WORK INSTRUCTIONS:
Throughout the listing that follows, find each line with the word "giuridica" and copy it.

DATA SECTION:

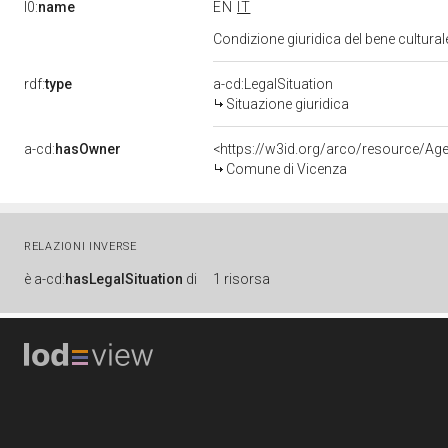
l0:
name
EN
IT
Condizione giuridica del bene cultural
rdf:
type
a-cd:LegalSituation
Situazione giuridica
a-cd:
hasOwner
<https://w3id.org/arco/resource/A
Comune di Vicenza
RELAZIONI INVERSE
è
a-cd:
hasLegalSituation
di
1 risorsa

ANSWER BOX:
Condizione giuridica del bene cultural
Situazione giuridica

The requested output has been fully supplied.